Synthetic Embedding of Hidden Information in Industrial Control System Network Protocols for Evaluation of Steganographic Malware
Tom Neubert, Bjarne Peuker, Laura Buxhoidt, Eric Schueler, Claus Vielhauer
TL;DR
This work tackles the shortage of realistic steganographic ICS data by introducing the Synthetic Steganographic Embedding (SSE) concept, which generates synthetic steganographic network data from uncompromised ICS traces. It offers two embedding options: SEO_A for ultra-fast embedding using hexdump manipulation and SEO_B for more structured embedding via json representations, both integrated into a four-segment workflow (record, embedding, and retrieval). The SSE approach significantly increases embedding pace compared with prior methods such as ARES21 and enables large-scale data generation to train and evaluate defenses against steganographic malware in ICS/OT-IT environments. By preserving the rest of the network traffic, SSE maintains plausible data conditions for defense testing, supporting practical improvement of detection and assessment tools for industrial networks.
Abstract
For the last several years, the embedding of hidden information by steganographic techniques in network communications is increasingly used by attackers in order to obscure data infiltration, exfiltration or command and control in IT (information technology) and OT (operational technology) systems. Especially industrial control systems (ICS) and critical infrastructures have increased protection requirements. Currently, network defense mechanisms are unfortunately quite ineffective against novel attacks based on network steganography. Thus, on the one hand huge amounts of network data with steganographic embedding is required to train, evaluate and improve defense mechanisms. On the other hand, the real-time embedding of hidden information in productive ICS networks is crucial due to safety violations.
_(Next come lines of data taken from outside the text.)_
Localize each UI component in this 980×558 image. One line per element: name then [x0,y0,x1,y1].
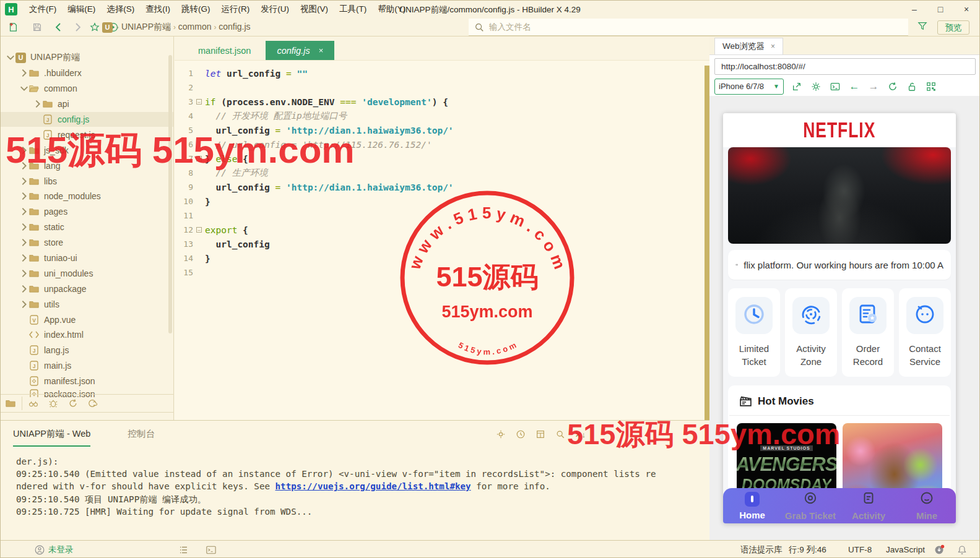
tree-item-lang[interactable]: lang [1,158,173,173]
filter-funnel-icon[interactable] [917,21,927,31]
bell-icon[interactable] [957,541,967,558]
hero-banner[interactable] [728,147,951,244]
tree-item-lang.js[interactable]: J lang.js [1,343,173,358]
tree-item-common[interactable]: common [1,81,173,97]
code-area[interactable]: 1 let url_config = "" 2 3 – if (process.… [175,61,703,420]
login-status[interactable]: 未登录 [48,544,74,556]
back-arrow-icon[interactable]: ← [848,80,861,93]
back-icon[interactable] [51,20,66,35]
console-clear-icon[interactable]: ✕↓ [575,430,586,439]
nav-home[interactable]: Home [723,488,781,523]
card-activity-zone[interactable]: ActivityZone [785,288,837,377]
tree-item-node_modules[interactable]: node_modules [1,189,173,204]
log-link[interactable]: https://vuejs.org/guide/list.html#key [275,481,471,491]
terminal-icon[interactable] [206,541,216,558]
tree-item-request.js[interactable]: J request.js [1,127,173,142]
console-history-icon[interactable] [516,429,526,439]
browser-tab-close-icon[interactable]: × [771,42,775,51]
console-search-icon[interactable] [555,429,565,439]
fold-marker-icon[interactable]: – [193,156,205,161]
breadcrumb[interactable]: U › UNIAPP前端 › common › config.js [102,20,251,35]
menu-发行(U)[interactable]: 发行(U) [255,1,295,18]
breadcrumb-item[interactable]: UNIAPP前端 [121,22,171,32]
refresh-project-icon[interactable] [63,398,83,408]
menu-工具(T)[interactable]: 工具(T) [334,1,372,18]
save-icon[interactable] [30,20,45,35]
open-external-icon[interactable] [791,80,803,93]
language-mode[interactable]: JavaScript [886,541,925,558]
console-package-icon[interactable] [536,429,545,439]
browser-tab[interactable]: Web浏览器 × [714,38,783,54]
cursor-position[interactable]: 行:9 列:46 [789,541,826,558]
nav-grab ticket[interactable]: Grab Ticket [781,488,839,523]
menu-查找(I)[interactable]: 查找(I) [140,1,176,18]
outline-list-icon[interactable] [179,541,189,558]
tree-item-UNIAPP前端[interactable]: U UNIAPP前端 [1,50,173,66]
tree-item-App.vue[interactable]: V App.vue [1,312,173,327]
editor-tab-manifest.json[interactable]: manifest.json [187,41,262,60]
sidebar-scrollbar[interactable] [168,55,172,333]
close-tab-icon[interactable]: × [319,46,324,55]
update-icon[interactable] [934,541,945,558]
explorer-folder-icon[interactable] [1,398,20,408]
forward-arrow-icon[interactable]: → [867,80,880,93]
search-binoculars-icon[interactable] [24,398,43,408]
fold-marker-icon[interactable]: – [193,99,205,105]
console-settings-icon[interactable] [496,429,506,439]
tree-item-index.html[interactable]: index.html [1,327,173,343]
tree-item-uni_modules[interactable]: uni_modules [1,265,173,281]
breadcrumb-item[interactable]: common [178,22,212,32]
card-contact-service[interactable]: ContactService [899,288,951,377]
tree-item-manifest.json[interactable]: manifest.json [1,374,173,389]
fold-marker-icon[interactable]: – [193,227,205,233]
editor-scrollbar[interactable] [705,66,709,420]
tree-item-pages[interactable]: pages [1,204,173,220]
url-input[interactable] [714,58,976,75]
console-output[interactable]: der.js):09:25:10.540 (Emitted value inst… [16,455,703,518]
minimize-button[interactable]: – [901,1,927,18]
notice-bar[interactable]: flix platform. Our working hours are fro… [728,250,951,280]
unlock-icon[interactable] [906,80,918,93]
console-tab-控制台[interactable]: 控制台 [128,428,155,447]
nav-activity[interactable]: Activity [839,488,898,523]
tree-item-config.js[interactable]: J config.js [1,112,173,127]
tree-item-main.js[interactable]: J main.js [1,358,173,374]
preview-button[interactable]: 预览 [937,20,969,35]
file-search-input[interactable] [489,22,908,32]
qrcode-icon[interactable] [925,80,937,93]
settings-gear-icon[interactable] [810,80,822,93]
forward-icon[interactable] [70,20,85,35]
device-select[interactable]: iPhone 6/7/8▼ [714,79,784,95]
close-button[interactable]: × [953,1,979,18]
debug-bug-icon[interactable] [43,398,63,408]
encoding-indicator[interactable]: UTF-8 [848,541,872,558]
tree-item-unpackage[interactable]: unpackage [1,281,173,296]
tree-item-api[interactable]: api [1,97,173,112]
menu-运行(R)[interactable]: 运行(R) [216,1,256,18]
tree-item-utils[interactable]: utils [1,296,173,312]
card-limited-ticket[interactable]: LimitedTicket [728,288,780,377]
menu-视图(V)[interactable]: 视图(V) [295,1,334,18]
tree-item-js_sdk[interactable]: js_sdk [1,142,173,158]
tree-item-.hbuilderx[interactable]: .hbuilderx [1,66,173,81]
sync-cloud-icon[interactable] [83,398,103,408]
tree-item-static[interactable]: static [1,220,173,235]
find-in-files-icon[interactable] [472,20,487,35]
tree-item-store[interactable]: store [1,235,173,251]
card-order-record[interactable]: OrderRecord [842,288,894,377]
console-tab-UNIAPP前端 - Web[interactable]: UNIAPP前端 - Web [13,428,90,447]
tree-item-libs[interactable]: libs [1,173,173,189]
menu-跳转(G)[interactable]: 跳转(G) [176,1,216,18]
maximize-button[interactable]: □ [927,1,953,18]
menu-编辑(E)[interactable]: 编辑(E) [62,1,101,18]
refresh-icon[interactable] [887,80,899,93]
new-file-icon[interactable] [6,20,20,35]
breadcrumb-item[interactable]: config.js [219,22,250,32]
console-icon[interactable] [829,80,841,93]
syntax-hint-lib[interactable]: 语法提示库 [740,541,783,558]
tree-item-tuniao-ui[interactable]: tuniao-ui [1,251,173,266]
menu-文件(F)[interactable]: 文件(F) [24,1,62,18]
bookmark-star-icon[interactable] [87,20,102,35]
editor-tab-config.js[interactable]: config.js × [266,41,334,60]
nav-mine[interactable]: Mine [898,488,956,523]
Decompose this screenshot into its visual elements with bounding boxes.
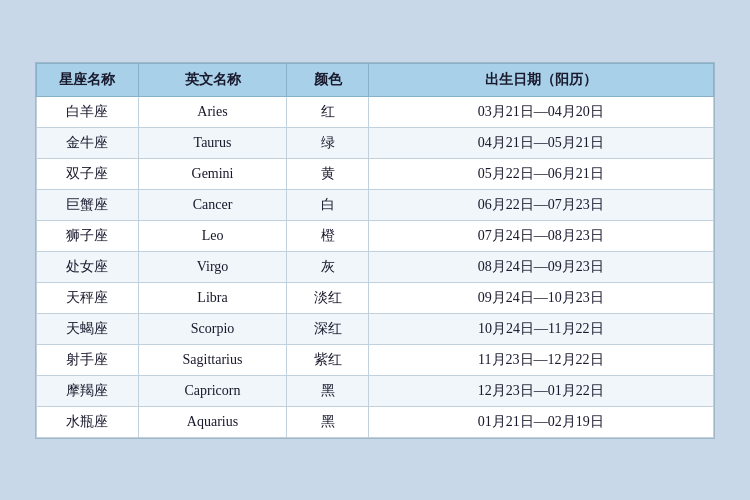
cell-date: 04月21日—05月21日 xyxy=(368,127,713,158)
table-row: 巨蟹座Cancer白06月22日—07月23日 xyxy=(37,189,714,220)
zodiac-table-container: 星座名称 英文名称 颜色 出生日期（阳历） 白羊座Aries红03月21日—04… xyxy=(35,62,715,439)
table-row: 天蝎座Scorpio深红10月24日—11月22日 xyxy=(37,313,714,344)
table-row: 处女座Virgo灰08月24日—09月23日 xyxy=(37,251,714,282)
cell-chinese-name: 天秤座 xyxy=(37,282,139,313)
cell-date: 10月24日—11月22日 xyxy=(368,313,713,344)
cell-chinese-name: 白羊座 xyxy=(37,96,139,127)
header-date: 出生日期（阳历） xyxy=(368,63,713,96)
cell-date: 03月21日—04月20日 xyxy=(368,96,713,127)
cell-chinese-name: 摩羯座 xyxy=(37,375,139,406)
cell-color: 黑 xyxy=(287,375,368,406)
cell-english-name: Virgo xyxy=(138,251,287,282)
table-row: 天秤座Libra淡红09月24日—10月23日 xyxy=(37,282,714,313)
cell-chinese-name: 狮子座 xyxy=(37,220,139,251)
cell-date: 06月22日—07月23日 xyxy=(368,189,713,220)
table-header-row: 星座名称 英文名称 颜色 出生日期（阳历） xyxy=(37,63,714,96)
table-row: 白羊座Aries红03月21日—04月20日 xyxy=(37,96,714,127)
cell-chinese-name: 天蝎座 xyxy=(37,313,139,344)
cell-english-name: Leo xyxy=(138,220,287,251)
table-row: 金牛座Taurus绿04月21日—05月21日 xyxy=(37,127,714,158)
cell-english-name: Capricorn xyxy=(138,375,287,406)
cell-date: 01月21日—02月19日 xyxy=(368,406,713,437)
cell-date: 07月24日—08月23日 xyxy=(368,220,713,251)
cell-english-name: Aries xyxy=(138,96,287,127)
cell-color: 黄 xyxy=(287,158,368,189)
cell-english-name: Scorpio xyxy=(138,313,287,344)
cell-color: 红 xyxy=(287,96,368,127)
cell-color: 橙 xyxy=(287,220,368,251)
cell-english-name: Sagittarius xyxy=(138,344,287,375)
table-row: 水瓶座Aquarius黑01月21日—02月19日 xyxy=(37,406,714,437)
cell-color: 白 xyxy=(287,189,368,220)
cell-date: 08月24日—09月23日 xyxy=(368,251,713,282)
cell-english-name: Aquarius xyxy=(138,406,287,437)
cell-date: 11月23日—12月22日 xyxy=(368,344,713,375)
header-english-name: 英文名称 xyxy=(138,63,287,96)
cell-date: 12月23日—01月22日 xyxy=(368,375,713,406)
cell-english-name: Gemini xyxy=(138,158,287,189)
cell-color: 灰 xyxy=(287,251,368,282)
table-row: 双子座Gemini黄05月22日—06月21日 xyxy=(37,158,714,189)
header-color: 颜色 xyxy=(287,63,368,96)
cell-english-name: Libra xyxy=(138,282,287,313)
cell-color: 绿 xyxy=(287,127,368,158)
cell-chinese-name: 金牛座 xyxy=(37,127,139,158)
cell-english-name: Taurus xyxy=(138,127,287,158)
zodiac-table: 星座名称 英文名称 颜色 出生日期（阳历） 白羊座Aries红03月21日—04… xyxy=(36,63,714,438)
cell-color: 淡红 xyxy=(287,282,368,313)
cell-chinese-name: 巨蟹座 xyxy=(37,189,139,220)
table-body: 白羊座Aries红03月21日—04月20日金牛座Taurus绿04月21日—0… xyxy=(37,96,714,437)
cell-date: 09月24日—10月23日 xyxy=(368,282,713,313)
cell-chinese-name: 射手座 xyxy=(37,344,139,375)
cell-chinese-name: 处女座 xyxy=(37,251,139,282)
table-row: 射手座Sagittarius紫红11月23日—12月22日 xyxy=(37,344,714,375)
cell-date: 05月22日—06月21日 xyxy=(368,158,713,189)
cell-color: 深红 xyxy=(287,313,368,344)
cell-color: 黑 xyxy=(287,406,368,437)
cell-color: 紫红 xyxy=(287,344,368,375)
cell-english-name: Cancer xyxy=(138,189,287,220)
header-chinese-name: 星座名称 xyxy=(37,63,139,96)
table-row: 狮子座Leo橙07月24日—08月23日 xyxy=(37,220,714,251)
cell-chinese-name: 双子座 xyxy=(37,158,139,189)
table-row: 摩羯座Capricorn黑12月23日—01月22日 xyxy=(37,375,714,406)
cell-chinese-name: 水瓶座 xyxy=(37,406,139,437)
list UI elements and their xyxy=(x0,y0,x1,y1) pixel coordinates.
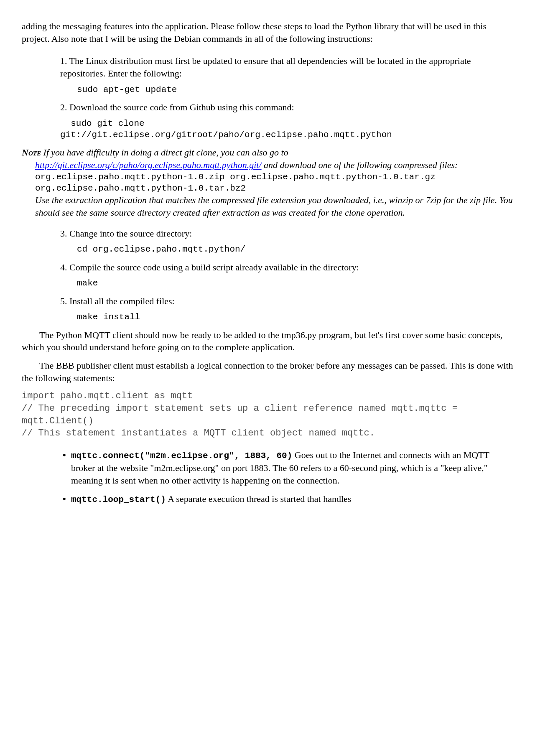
bullet-item-2: • mqttc.loop_start() A separate executio… xyxy=(63,493,513,506)
body-para-1: The Python MQTT client should now be rea… xyxy=(22,329,513,354)
step-4-code: make xyxy=(77,277,513,289)
note-file-list: org.eclipse.paho.mqtt.python-1.0.zip org… xyxy=(35,171,513,194)
steps-group-2: 3. Change into the source directory: cd … xyxy=(60,227,513,323)
intro-paragraph: adding the messaging features into the a… xyxy=(22,20,513,45)
note-lead-2: and download one of the following compre… xyxy=(262,160,458,170)
steps-group-1: 1. The Linux distribution must first be … xyxy=(60,55,513,140)
step-2-code: sudo git clone git://git.eclipse.org/git… xyxy=(60,118,513,141)
step-1-code: sudo apt-get update xyxy=(77,84,513,95)
bullet-item-1: • mqttc.connect("m2m.eclipse.org", 1883,… xyxy=(63,449,513,487)
note-link[interactable]: http://git.eclipse.org/c/paho/org.eclips… xyxy=(35,160,262,170)
note-label: Note xyxy=(22,147,41,158)
step-1-text: 1. The Linux distribution must first be … xyxy=(60,55,513,79)
bullet-dot-icon: • xyxy=(63,493,71,506)
step-5-code: make install xyxy=(77,311,513,323)
note-lead-1: If you have difficulty in doing a direct… xyxy=(41,147,288,158)
step-3-code: cd org.eclipse.paho.mqtt.python/ xyxy=(77,244,513,255)
bullet-2-code: mqttc.loop_start() xyxy=(71,495,166,504)
code-listing: import paho.mqtt.client as mqtt // The p… xyxy=(22,390,513,440)
step-4-text: 4. Compile the source code using a build… xyxy=(60,261,513,274)
note-trail: Use the extraction application that matc… xyxy=(35,195,513,218)
note-period: . xyxy=(403,207,405,218)
step-2-text: 2. Download the source code from Github … xyxy=(60,101,513,114)
bullet-dot-icon: • xyxy=(63,449,71,487)
bullet-1-code: mqttc.connect("m2m.eclipse.org", 1883, 6… xyxy=(71,451,292,461)
body-para-2: The BBB publisher client must establish … xyxy=(22,359,513,384)
note-block: Note If you have difficulty in doing a d… xyxy=(22,146,513,219)
step-5-text: 5. Install all the compiled files: xyxy=(60,295,513,308)
bullet-list: • mqttc.connect("m2m.eclipse.org", 1883,… xyxy=(63,449,513,506)
bullet-2-text: A separate execution thread is started t… xyxy=(166,494,352,504)
step-3-text: 3. Change into the source directory: xyxy=(60,227,513,240)
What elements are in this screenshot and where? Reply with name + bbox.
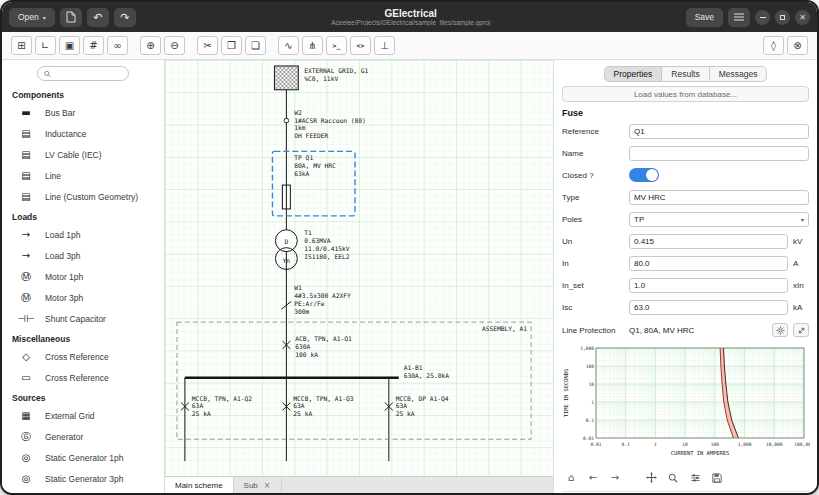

Additionally it is time consuming because it needs special laboratory setup. To address this challenge, this work introduces an embedding concept to gene ate synthetic steganographic network data to automatically produce significant amounts of data for training and evaluation of defense mechanisms. The concept enables the possibility to manipulate a network packet wherever required and outperforms the state-of-the-art in terms of embedding pace significantly.